The continuing contribution of gene marking to cell and gene therapy

In Vivo Tracking of Human Hematopoiesis Reveals Patterns of Clonal Dynamics during Early and Steady-State Reconstitution Phases

Hematopoietic stem/progenitor cells (HSPCs) are capable of supporting the lifelong production of blood cells exerting a wide spectrum of functions.
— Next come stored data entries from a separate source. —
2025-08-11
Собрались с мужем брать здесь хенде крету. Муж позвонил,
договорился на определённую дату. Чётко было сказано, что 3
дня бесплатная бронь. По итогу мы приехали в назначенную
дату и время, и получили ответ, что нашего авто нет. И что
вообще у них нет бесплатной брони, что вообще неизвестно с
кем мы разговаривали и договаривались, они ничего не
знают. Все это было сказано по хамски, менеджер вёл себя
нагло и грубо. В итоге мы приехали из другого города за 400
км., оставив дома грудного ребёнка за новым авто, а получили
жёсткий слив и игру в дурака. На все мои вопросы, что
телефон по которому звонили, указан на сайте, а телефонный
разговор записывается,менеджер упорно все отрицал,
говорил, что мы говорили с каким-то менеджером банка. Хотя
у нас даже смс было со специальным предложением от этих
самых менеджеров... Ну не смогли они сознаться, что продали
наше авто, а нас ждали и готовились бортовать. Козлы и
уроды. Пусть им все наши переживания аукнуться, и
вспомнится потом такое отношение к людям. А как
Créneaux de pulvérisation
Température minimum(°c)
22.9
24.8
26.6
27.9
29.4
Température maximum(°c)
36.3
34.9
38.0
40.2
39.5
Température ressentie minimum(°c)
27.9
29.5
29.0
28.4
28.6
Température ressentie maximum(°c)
Lentiviral vector HSPC gene therapy generates a human hematopoietic system stably marked at the clonal level by vector integration sites (ISs). Using IS analysis, we longitudinally tracked >89,000 clones from 15 distinct bone marrow and peripheral blood lineages purified up to 4 years after transplant in four Wiskott-Aldrich syndrome patients treated with HSPC gene therapy. We measured at the clonal level repopulating waves, populations' sizes and dynamics, activity of distinct HSPC subtypes, contribution of various progenitor classes during the early and late post-transplant phases, and hierarchical relationships among lineages. We discovered that in-vitro-manipulated HSPCs retain the ability to return to latency after transplant and can be physiologically reactivated, sustaining a stable hematopoietic output. This study constitutes in vivo comprehensive tracking in humans of hematopoietic clonal dynamics during the early and late post-transplant phases.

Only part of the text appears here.